The study also explored Web content among churches with active Internet sites. Only four types of content are provided by a majority of all Protestant churches with a website. Seventy percent provide a map and/or directions to the church, 65 percent provide a calendar of upcoming events, 60 percent post a statement of beliefs and 56 percent have pages for specific ministry departments, Ellison reported. In addition, half provide staff e-mail addresses on their site.

Forty-three percent of churches provide denominational information on their websites while 42 percent list staff biographies, 42 percent post special pages for youth, 38 percent carry a church newsletter online, 27 percent provide an electronic way to submit prayer requests and 25 percent give information about joining a small group.

Among content less likely to appear on a church website are Bible study material or helps, sermon transcripts, upcoming sermon titles or topics, sermons available in streaming audio, a bulletin board, forum or chat room, sermons in streaming video, testimonies and a way to donate online.

Larger churches are not only dramatically more likely to have a church website than are smaller churches, but their sites tend to be more sophisticated with far more content, the study said.

For example, 60 percent of large churches with a website provide special pages for youth or teens, compared to only 25 percent of small churches. Forty-five percent of large churches provide information about joining a small group, compared to just 8 percent of small churches. And 65 percent of large churches provide staff e-mail addresses, versus only 37 percent of small churches. About the only common type of content equally likely to appear on church websites regardless of the size is denominational information.

Mainline and evangelical churches differ somewhat in their Web content. Mainline churches with a website are more likely than evangelical congregations to have a regular church newsletter on their site (46 percent to 32 percent).
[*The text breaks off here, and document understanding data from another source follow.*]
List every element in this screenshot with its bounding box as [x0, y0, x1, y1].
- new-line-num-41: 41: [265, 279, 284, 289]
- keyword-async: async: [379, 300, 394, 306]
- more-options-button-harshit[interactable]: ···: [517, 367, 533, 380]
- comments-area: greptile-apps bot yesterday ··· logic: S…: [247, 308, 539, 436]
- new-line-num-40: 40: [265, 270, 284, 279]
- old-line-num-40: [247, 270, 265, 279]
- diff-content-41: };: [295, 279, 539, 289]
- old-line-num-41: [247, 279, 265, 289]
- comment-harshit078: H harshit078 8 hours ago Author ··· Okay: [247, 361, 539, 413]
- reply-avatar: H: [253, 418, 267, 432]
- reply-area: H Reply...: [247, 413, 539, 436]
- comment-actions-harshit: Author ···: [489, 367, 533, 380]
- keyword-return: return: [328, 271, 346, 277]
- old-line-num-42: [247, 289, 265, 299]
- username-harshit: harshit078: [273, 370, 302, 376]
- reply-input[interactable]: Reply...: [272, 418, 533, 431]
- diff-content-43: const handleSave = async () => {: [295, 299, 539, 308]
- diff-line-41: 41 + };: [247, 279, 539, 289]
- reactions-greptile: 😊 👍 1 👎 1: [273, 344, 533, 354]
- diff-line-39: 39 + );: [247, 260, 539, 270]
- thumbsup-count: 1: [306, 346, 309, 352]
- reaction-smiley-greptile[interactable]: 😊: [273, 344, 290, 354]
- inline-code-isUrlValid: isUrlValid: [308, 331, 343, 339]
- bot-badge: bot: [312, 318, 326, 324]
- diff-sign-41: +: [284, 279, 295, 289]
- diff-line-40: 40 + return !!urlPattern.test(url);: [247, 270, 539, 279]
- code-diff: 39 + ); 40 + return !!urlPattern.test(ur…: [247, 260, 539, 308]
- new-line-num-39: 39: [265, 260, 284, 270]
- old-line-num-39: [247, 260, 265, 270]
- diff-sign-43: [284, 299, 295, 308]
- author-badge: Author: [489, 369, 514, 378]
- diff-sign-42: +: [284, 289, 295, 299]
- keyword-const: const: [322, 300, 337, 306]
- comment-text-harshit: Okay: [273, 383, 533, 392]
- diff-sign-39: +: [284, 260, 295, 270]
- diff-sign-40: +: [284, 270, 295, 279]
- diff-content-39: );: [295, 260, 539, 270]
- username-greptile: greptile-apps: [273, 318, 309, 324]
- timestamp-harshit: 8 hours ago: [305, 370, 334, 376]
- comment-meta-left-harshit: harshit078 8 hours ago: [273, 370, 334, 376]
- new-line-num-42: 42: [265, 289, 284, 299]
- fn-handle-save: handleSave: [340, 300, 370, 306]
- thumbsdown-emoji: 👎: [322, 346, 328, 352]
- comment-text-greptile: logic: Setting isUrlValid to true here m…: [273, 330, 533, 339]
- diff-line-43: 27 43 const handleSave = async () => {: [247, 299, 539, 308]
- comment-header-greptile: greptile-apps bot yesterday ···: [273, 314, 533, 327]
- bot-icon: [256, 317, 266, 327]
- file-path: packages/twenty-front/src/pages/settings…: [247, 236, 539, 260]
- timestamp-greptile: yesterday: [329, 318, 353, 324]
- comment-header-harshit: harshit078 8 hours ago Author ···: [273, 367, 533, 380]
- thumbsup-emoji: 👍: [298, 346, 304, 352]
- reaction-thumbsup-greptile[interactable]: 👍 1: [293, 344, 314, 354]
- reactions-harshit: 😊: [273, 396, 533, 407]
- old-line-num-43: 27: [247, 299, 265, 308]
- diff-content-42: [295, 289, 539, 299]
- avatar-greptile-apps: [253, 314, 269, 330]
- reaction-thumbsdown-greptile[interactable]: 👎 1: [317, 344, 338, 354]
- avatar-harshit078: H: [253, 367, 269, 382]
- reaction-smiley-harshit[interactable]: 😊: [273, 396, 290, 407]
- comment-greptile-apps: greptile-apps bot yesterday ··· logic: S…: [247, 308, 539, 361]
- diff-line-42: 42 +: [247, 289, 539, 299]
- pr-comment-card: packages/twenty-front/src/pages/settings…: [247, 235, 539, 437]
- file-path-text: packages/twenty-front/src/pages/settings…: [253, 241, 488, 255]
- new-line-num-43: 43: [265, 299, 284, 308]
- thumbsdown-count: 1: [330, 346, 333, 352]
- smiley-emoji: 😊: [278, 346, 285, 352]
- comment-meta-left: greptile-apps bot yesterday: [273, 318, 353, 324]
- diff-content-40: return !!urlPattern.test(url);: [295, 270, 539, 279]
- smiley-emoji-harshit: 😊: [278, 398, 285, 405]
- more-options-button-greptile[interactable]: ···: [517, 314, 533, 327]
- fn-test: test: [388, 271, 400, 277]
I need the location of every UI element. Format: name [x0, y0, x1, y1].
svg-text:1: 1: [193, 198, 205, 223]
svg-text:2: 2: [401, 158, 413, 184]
But evangelical churches tend to have more content and more diversity on their sites, as they are more likely than mainline churches to provide a statement of beliefs (72 percent to 36 percent), special pages for youth (48 percent to 34 percent), a way to submit prayer requests online (27 percent to 15 percent), Bible study materials or helps (26 percent to 10 percent), sermons in streaming audio (17 percent to 6 percent), and testimonies (7 percent to 1 percent).
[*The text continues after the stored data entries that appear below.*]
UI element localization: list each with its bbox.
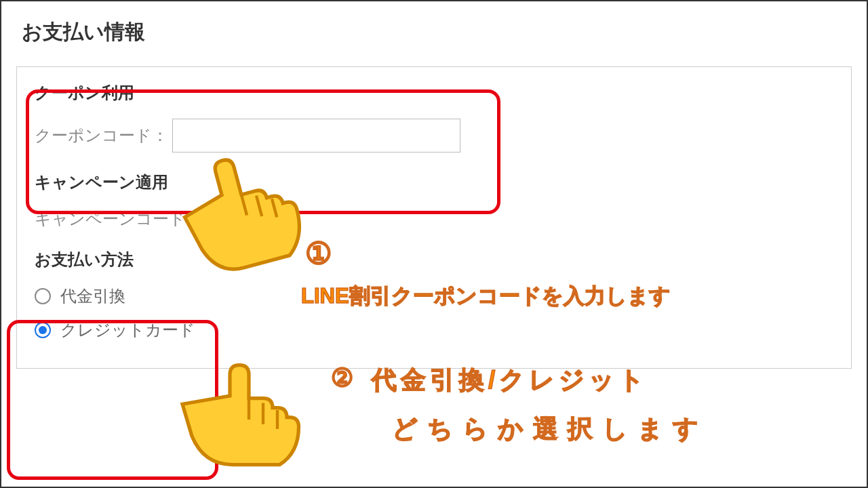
payment-method-section-label: お支払い方法	[35, 249, 833, 270]
payment-form-card: クーポン利用 クーポンコード： キャンペーン適用 キャンペーンコード： お支払い…	[16, 66, 852, 369]
radio-icon[interactable]	[35, 288, 51, 304]
radio-label[interactable]: クレジットカード	[60, 319, 195, 341]
annotation-text-2b: どちらか選択します	[392, 412, 708, 446]
coupon-field-row: クーポンコード：	[35, 119, 833, 152]
campaign-code-label: キャンペーンコード：	[35, 208, 202, 230]
payment-option-cod[interactable]: 代金引換	[35, 285, 833, 307]
page-title: お支払い情報	[22, 18, 852, 46]
radio-icon[interactable]	[35, 322, 51, 338]
coupon-section-label: クーポン利用	[35, 82, 833, 104]
coupon-code-input[interactable]	[172, 119, 460, 152]
campaign-section-label: キャンペーン適用	[35, 171, 833, 193]
campaign-field-row: キャンペーンコード：	[35, 208, 833, 230]
radio-label[interactable]: 代金引換	[60, 285, 125, 307]
payment-option-credit[interactable]: クレジットカード	[35, 319, 833, 341]
coupon-code-label: クーポンコード：	[35, 125, 168, 146]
Ron Sellers, president of Ellison Research, said the study confirmed the company’s previous research showing a growing technology gap between larger and smaller churches.

“Not only are larger churches far more likely to have a website, but they have much more content available for visitors to their sites,” Sellers said. “Their sites are also much more interactive, with ways to contact staff, learn about upcoming events, watch streaming audio or video and submit prayer requests.”
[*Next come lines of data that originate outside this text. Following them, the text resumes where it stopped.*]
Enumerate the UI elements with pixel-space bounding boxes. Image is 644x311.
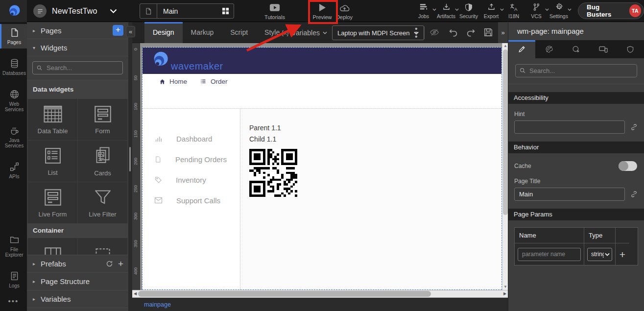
device-selector[interactable]: Laptop with MDPI Screen bbox=[332, 25, 424, 40]
tab-events[interactable] bbox=[563, 40, 590, 58]
qr-code-image[interactable] bbox=[249, 149, 297, 197]
tab-devices[interactable] bbox=[590, 40, 617, 58]
brand: wavemaker bbox=[149, 50, 223, 71]
scroll-up-icon[interactable]: ▲ bbox=[502, 43, 508, 49]
nav-home[interactable]: Home bbox=[159, 78, 187, 85]
accessibility-section-header[interactable]: Accessibility bbox=[508, 92, 644, 104]
search-icon bbox=[36, 65, 43, 71]
widget-cards[interactable]: Cards bbox=[78, 141, 127, 182]
prefabs-section-header[interactable]: ▸ Prefabs + bbox=[27, 255, 128, 273]
pages-section-header[interactable]: ▸ Pages + bbox=[27, 22, 128, 39]
tab-script[interactable]: Script bbox=[222, 22, 256, 43]
variables-dropdown[interactable]: {x} Variables bbox=[282, 22, 327, 43]
redo-icon[interactable] bbox=[465, 27, 477, 38]
cache-toggle[interactable] bbox=[619, 161, 637, 171]
horizontal-scroll-thumb[interactable] bbox=[138, 291, 431, 297]
tab-security[interactable] bbox=[617, 40, 644, 58]
undo-icon[interactable] bbox=[448, 27, 459, 38]
add-param-button[interactable]: + bbox=[620, 249, 625, 260]
open-page-tab-mainpage[interactable]: mainpage bbox=[144, 301, 171, 308]
widget-container[interactable] bbox=[78, 238, 127, 255]
widget-list[interactable]: List bbox=[28, 141, 77, 182]
rail-item-java-services[interactable]: Java Services bbox=[0, 122, 27, 152]
page-selector[interactable]: Main bbox=[140, 3, 234, 19]
tab-properties[interactable] bbox=[508, 40, 535, 58]
widgets-section-header[interactable]: ▾ Widgets bbox=[27, 39, 128, 56]
add-prefab-button[interactable]: + bbox=[118, 260, 123, 268]
widget-search-input[interactable] bbox=[32, 61, 123, 74]
settings-button[interactable]: Settings bbox=[548, 1, 570, 19]
properties-search-input[interactable] bbox=[515, 64, 637, 77]
panel-scrollbar[interactable] bbox=[129, 147, 131, 171]
hide-outline-icon[interactable] bbox=[429, 27, 440, 38]
rail-item-web-services[interactable]: Web Services bbox=[0, 86, 27, 116]
page-title-input[interactable] bbox=[514, 188, 625, 201]
deploy-button[interactable]: Deploy bbox=[329, 2, 359, 20]
nav-order[interactable]: Order bbox=[200, 78, 228, 85]
wm-page-canvas[interactable]: wavemaker Home Order bbox=[142, 47, 502, 290]
palette-icon bbox=[545, 45, 554, 53]
security-button[interactable]: Security bbox=[457, 1, 480, 19]
tutorials-button[interactable]: Tutorials bbox=[260, 2, 290, 20]
page-structure-section-header[interactable]: ▸ Page Structure bbox=[27, 273, 128, 290]
artifacts-button[interactable]: Artifacts bbox=[435, 1, 457, 19]
bind-link-icon[interactable] bbox=[630, 190, 638, 198]
child-label[interactable]: Child 1.1 bbox=[249, 134, 501, 145]
menu-item-dashboard[interactable]: Dashboard bbox=[143, 128, 240, 149]
widget-data-table[interactable]: Data Table bbox=[28, 99, 77, 140]
param-type-select[interactable]: string bbox=[587, 248, 612, 261]
collapse-panel-button[interactable]: « bbox=[126, 26, 135, 37]
chevron-down-icon: ▾ bbox=[33, 45, 41, 50]
page-grid-icon[interactable] bbox=[222, 7, 229, 15]
menu-item-support-calls[interactable]: Support Calls bbox=[143, 190, 240, 211]
menu-item-inventory[interactable]: Inventory bbox=[143, 169, 240, 190]
chevron-down-icon[interactable] bbox=[110, 9, 117, 13]
selected-widget-title: wm-page: mainpage bbox=[508, 22, 644, 40]
vertical-scroll-thumb[interactable] bbox=[503, 49, 508, 215]
wavemaker-logo[interactable] bbox=[0, 0, 27, 22]
jobs-button[interactable]: Jobs bbox=[412, 1, 435, 19]
widget-form[interactable]: Form bbox=[78, 99, 127, 140]
hint-input[interactable] bbox=[514, 120, 625, 134]
widget-live-form[interactable]: Live Form bbox=[28, 182, 77, 223]
scroll-down-icon[interactable]: ▼ bbox=[502, 284, 508, 290]
refresh-icon[interactable] bbox=[106, 260, 113, 267]
page-params-section-header[interactable]: Page Params bbox=[508, 209, 644, 220]
rail-item-databases[interactable]: Databases bbox=[0, 55, 27, 79]
more-options-button[interactable]: ••• bbox=[415, 27, 418, 39]
rail-item-logs[interactable]: Logs bbox=[0, 267, 27, 292]
project-switcher[interactable]: NewTestTwo bbox=[33, 0, 117, 22]
i18n-button[interactable]: A I18N bbox=[502, 1, 525, 19]
widget-layout-grid[interactable] bbox=[28, 238, 77, 255]
behavior-section-header[interactable]: Behavior bbox=[508, 142, 644, 153]
variables-section-header[interactable]: ▸ Variables bbox=[27, 290, 128, 308]
user-avatar[interactable]: TA bbox=[629, 4, 641, 17]
rail-item-pages[interactable]: Pages bbox=[0, 24, 27, 48]
parent-label[interactable]: Parent 1.1 bbox=[249, 122, 501, 134]
page-header-widget[interactable]: wavemaker bbox=[143, 48, 501, 74]
menu-item-pending-orders[interactable]: Pending Orders bbox=[143, 149, 240, 169]
tab-design[interactable]: Design bbox=[144, 22, 183, 43]
topbar: NewTestTwo Main Tutorials Pre bbox=[0, 0, 644, 22]
canvas-vertical-scrollbar[interactable]: ▲ ▼ bbox=[502, 43, 508, 290]
widget-live-filter[interactable]: Live Filter bbox=[78, 182, 127, 223]
canvas-horizontal-scrollbar[interactable]: ◀ ▶ bbox=[132, 290, 508, 298]
scroll-right-icon[interactable]: ▶ bbox=[502, 290, 508, 297]
tab-markup[interactable]: Markup bbox=[183, 22, 222, 43]
rail-item-apis[interactable]: APIs bbox=[0, 158, 27, 183]
save-icon[interactable] bbox=[483, 27, 494, 38]
rail-item-file-explorer[interactable]: File Explorer bbox=[0, 231, 27, 261]
bind-link-icon[interactable] bbox=[630, 123, 638, 131]
preview-play-icon bbox=[318, 2, 327, 13]
add-page-button[interactable]: + bbox=[113, 25, 123, 36]
param-name-input[interactable] bbox=[518, 248, 581, 261]
team-button[interactable]: Bug Busters TA bbox=[578, 2, 644, 19]
export-button[interactable]: Export bbox=[480, 1, 502, 19]
rail-more-button[interactable]: ••• bbox=[0, 297, 27, 305]
tab-styles[interactable] bbox=[535, 40, 562, 58]
topbar-tools: Jobs Artifacts Security Export A I18N bbox=[412, 1, 570, 19]
chevron-down-icon bbox=[323, 31, 327, 34]
vcs-button[interactable]: VCS bbox=[525, 1, 548, 19]
expand-panel-button[interactable]: » bbox=[498, 22, 508, 43]
scroll-left-icon[interactable]: ◀ bbox=[132, 290, 138, 297]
But Sellers also noted that even large churches infrequently take advantage of the many ways the Internet can impact ministry and communication.

“Even among larger congregations, only a minority have a website where visitors can interact with other visitors, get help studying the Bible, get involved in a small group, learn about the pastor’s background or submit a prayer request,” Sellers said. “Businesses of all sizes are learning how to incorporate the Internet into a broader communication and marketing strategy, using their website to take orders, interact with customers, educate people and promote the brand.

“Many church sites, on the other hand, are limited to static information such as a map to the church and a statement of beliefs,” Sellers said. “Increasingly, churches need to determine whether they want to have an online site or an online ministry. Right now, most only have the former, if they have anything at all.”